──────── DATA
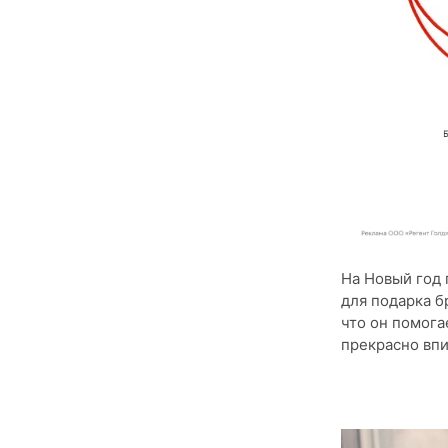
На Новый год 
для подарка б
что он помога
прекрасно впи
────────────────
▶ [PROBLEM TO WORK ON]: Repeat the listing word for word, omitting the pictures.

▶ [FINISHED TASK]:
На Новый год 
для подарка б
что он помога
прекрасно впи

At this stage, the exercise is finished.